[RECORDS FOR THIS EXERCISE Boundary: Start]

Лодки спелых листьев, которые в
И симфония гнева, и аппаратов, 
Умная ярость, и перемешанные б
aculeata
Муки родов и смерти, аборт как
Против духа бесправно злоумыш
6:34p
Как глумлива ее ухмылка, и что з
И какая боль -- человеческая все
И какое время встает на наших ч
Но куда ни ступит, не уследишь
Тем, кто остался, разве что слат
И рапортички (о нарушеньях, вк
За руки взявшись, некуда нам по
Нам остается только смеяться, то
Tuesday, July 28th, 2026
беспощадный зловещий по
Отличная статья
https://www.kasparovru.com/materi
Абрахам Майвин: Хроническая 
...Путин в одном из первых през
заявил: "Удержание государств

[RECORDS FOR THIS EXERCISE Boundary: End]
[RECORDS FOR THIS EXERCISE Boundary: Start]

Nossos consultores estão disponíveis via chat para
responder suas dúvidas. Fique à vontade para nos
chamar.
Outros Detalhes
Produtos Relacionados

[RECORDS FOR THIS EXERCISE Boundary: End]

— WORK ORDER —
Wherever a line of the records above contains the string "para", copy that line out.

— SOLUTION TO THE EXERCISE —
Nossos consultores estão disponíveis via chat para
responder suas dúvidas. Fique à vontade para nos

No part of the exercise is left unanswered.